**WHAT YOU WILL DO:** Reproduce the entries verbatim; no pictures.

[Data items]
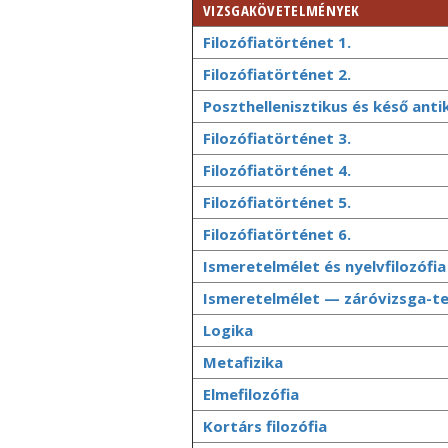
VIZSGAKÖVETELMÉNYEK
Filozófiatörténet 1.
Filozófiatörténet 2.
Poszthellenisztikus és késő antik
Filozófiatörténet 3.
Filozófiatörténet 4.
Filozófiatörténet 5.
Filozófiatörténet 6.
Ismeretelmélet és nyelvfilozófia
Ismeretelmélet — záróvizsga-t
Logika
Metafizika
Elmefilozófia
Kortárs filozófia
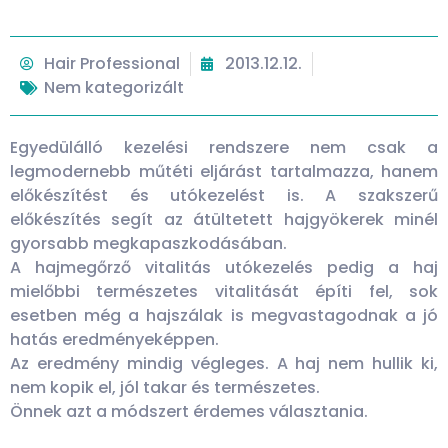
Hair Professional
2013.12.12.
Nem kategorizált
Egyedülálló kezelési rendszere nem csak a
legmodernebb műtéti eljárást tartalmazza, hanem
előkészítést és utókezelést is. A szakszerű
előkészítés segít az átültetett hajgyökerek minél
gyorsabb megkapaszkodásában.
A hajmegőrző vitalitás utókezelés pedig a haj
mielőbbi természetes vitalitását építi fel, sok
esetben még a hajszálak is megvastagodnak a jó
hatás eredményeképpen.
Az eredmény mindig végleges. A haj nem hullik ki,
nem kopik el, jól takar és természetes.
Önnek azt a módszert érdemes választania.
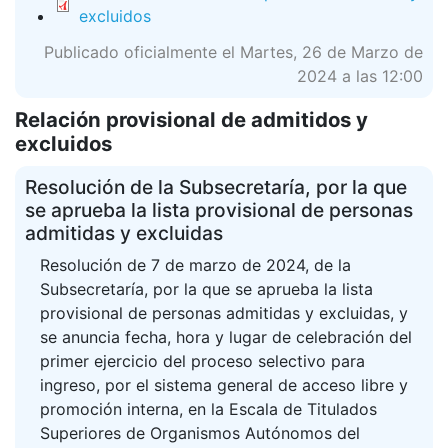
excluidos
Publicado oficialmente el Martes, 26 de Marzo de
2024 a las 12:00
Relación provisional de admitidos y
excluidos
Resolución de la Subsecretaría, por la que
se aprueba la lista provisional de personas
admitidas y excluidas
Resolución de 7 de marzo de 2024, de la
Subsecretaría, por la que se aprueba la lista
provisional de personas admitidas y excluidas, y
se anuncia fecha, hora y lugar de celebración del
primer ejercicio del proceso selectivo para
ingreso, por el sistema general de acceso libre y
promoción interna, en la Escala de Titulados
Superiores de Organismos Autónomos del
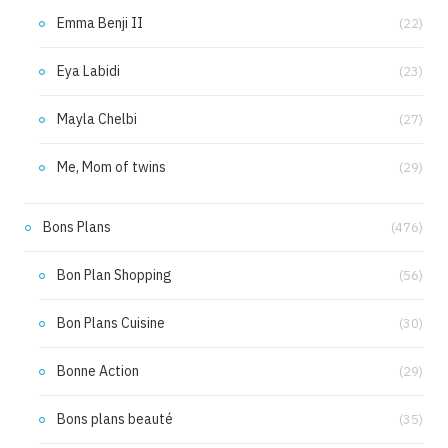
Emma Benji II
(22)
Eya Labidi
(23)
Mayla Chelbi
(27)
Me, Mom of twins
(29)
Bons Plans
(476)
Bon Plan Shopping
(56)
Bon Plans Cuisine
(30)
Bonne Action
(29)
Bons plans beauté
(35)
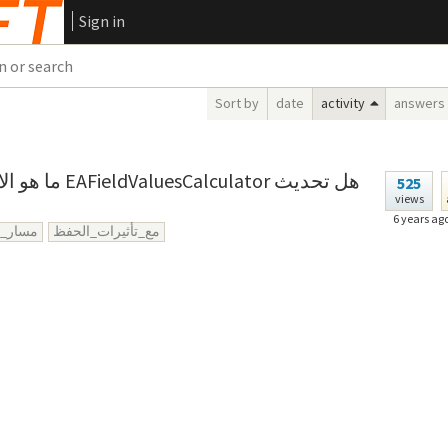
Sign in
Sort by
date
activity
answers
ator هل تحديث
525
views
6 years ag
مع_تأثيرات_الحفظ
مسار_ك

**RESPONSE BOX:**
VIZSGAKÖVETELMÉNYEK
Filozófiatörténet 1.
Filozófiatörténet 2.
Poszthellenisztikus és késő antik
Filozófiatörténet 3.
Filozófiatörténet 4.
Filozófiatörténet 5.
Filozófiatörténet 6.
Ismeretelmélet és nyelvfilozófia
Ismeretelmélet — záróvizsga-t
Logika
Metafizika
Elmefilozófia
Kortárs filozófia
Hair Professional
2013.12.12.
Nem kategorizált
Egyedülálló kezelési rendszere nem csak a
legmodernebb műtéti eljárást tartalmazza, hanem
előkészítést és utókezelést is. A szakszerű
előkészítés segít az átültetett hajgyökerek minél
gyorsabb megkapaszkodásában.
A hajmegőrző vitalitás utókezelés pedig a haj
mielőbbi természetes vitalitását építi fel, sok
esetben még a hajszálak is megvastagodnak a jó
hatás eredményeképpen.
Az eredmény mindig végleges. A haj nem hullik ki,
nem kopik el, jól takar és természetes.
Önnek azt a módszert érdemes választania.
excluidos
Publicado oficialmente el Martes, 26 de Marzo de
2024 a las 12:00
Relación provisional de admitidos y
excluidos
Resolución de la Subsecretaría, por la que
se aprueba la lista provisional de personas
admitidas y excluidas
Resolución de 7 de marzo de 2024, de la
Subsecretaría, por la que se aprueba la lista
provisional de personas admitidas y excluidas, y
se anuncia fecha, hora y lugar de celebración del
primer ejercicio del proceso selectivo para
ingreso, por el sistema general de acceso libre y
promoción interna, en la Escala de Titulados
Superiores de Organismos Autónomos del
Emma Benji II
(22)
Eya Labidi
(23)
Mayla Chelbi
(27)
Me, Mom of twins
(29)
Bons Plans
(476)
Bon Plan Shopping
(56)
Bon Plans Cuisine
(30)
Bonne Action
(29)
Bons plans beauté
(35)
Sign in
Sort by
date
activity
answers
ator هل تحديث
525
views
6 years ag
مع_تأثيرات_الحفظ
مسار_ك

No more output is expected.